A Phantom day at Hyakuri, disbandment of 302 Hikotai

The clock is ticking on Japan’s F-4 Phantom fighters as the country prepares to draw down use of the Cold War-era jet that has been in service for almost half a century.

The disbandment of the 302 Hikotai on of the last three squadrons operating the F-4 Phantom is a fact now. On 2 December 2018, Hyakuri Airbase hosted an air show and celebrated the final day of this famous squadron operating the F-4 Phantom. Two of the unit’s F-4 Phantom painted in commemorative markings took center stage on the show.
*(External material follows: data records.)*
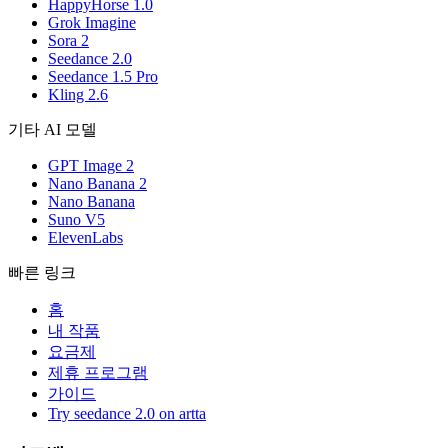
HappyHorse 1.0
Grok Imagine
Sora 2
Seedance 2.0
Seedance 1.5 Pro
Kling 2.6
기타 AI 모델
GPT Image 2
Nano Banana 2
Nano Banana
Suno V5
ElevenLabs
빠른 링크
홈
내 작품
요금제
제휴 프로그램
가이드
Try seedance 2.0 on artta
After this show Japanese F-4 Phantom numbers will start declining rapidly with only the 301 Hikotai with F-4EJs and reconnaissance 501 Hikotai with a variety of RF-4E and RF4EJ remaining. The last flight of a Japanese Phantom is at the moment planned in the end of 2020, ending what will then be Japan’s almost 50-year association with the type.

302 Hikotai will not be disbanded as a unit; instead it will move to Misawa AB and take over the F-35A Lightning II from Rinji F-35A Lightning II Hikotai as the first operational F-35A Lightning II unit. The 301 Hikotai will follow a year later in its transition to the F-35A Lightning II and 501 Hikotai will be transformed into a fighter unit in FY2020.

In addition to the large crowd of locals who attended, the Hyakuri Air Festival also drew aviation enthusiasts from around the world, with groups from Australia, the Netherlands and the United Kingdom among the various nationalities present at the show.

The Phantom had been a key component of many U.S.-aligned air forces for almost 60 years. With most air forces having retired their F-4 Phantom in recent years. Off the last operator Japan remains one of the most accessible places to see the Phantom still in service. In the countries of the three other operators South Korea, Turkey and Iran this is no really an option.

Mitsubishi built 138 of Japan’s 140 F-4EJ Phantom’s under licence from aerospace company McDonnell Douglas between 1971 and 1981. They were mostly similar to the F-4E Phantom used by the United States at that time, although the Japanese aircraft had their in-flight refuelling and ground-attack capabilities removed to align with Japan’s defensive policy. The F-4J Phantom equipped seven Hikotai in the JSDAF starting with 301 Hikotai at Hyakuri with the first aircrafts arriving in 1972.

An upgrade program in the 1980s saw the reintroduction of ground-attack capabilities in the form of anti-ship missiles, bombs and rockets. Improved, lightweight radar was also fitted along with an improved avionics suite. Less than a hundred F-4 Phantoms were upgraded, and were known as F-4EJ Kai (Improved) in JASDF service.

Japan also acquired fourteen RF-4E Phantom’s built by McDonnell Douglas to serve in a reconnaissance role. These, together with seventeen F-4EJs modified to the RF-4EJ standard, capable of carrying a variety of external reconnaissance pods, all operated by 501 Hikotai at Hyakuri.

Japan is introducing a fleet of forty-two F-35A Lightning II to replace the F-4 Phantom, with pilots training on the fifth-generation fighter at Misawa Air Base. Next to the first badge of F-35A Lightning II Japan is planning for a procurement of another hundred F-35 Lightning II in both the A and B variant as a counter measure for the still growing Chinese military presence.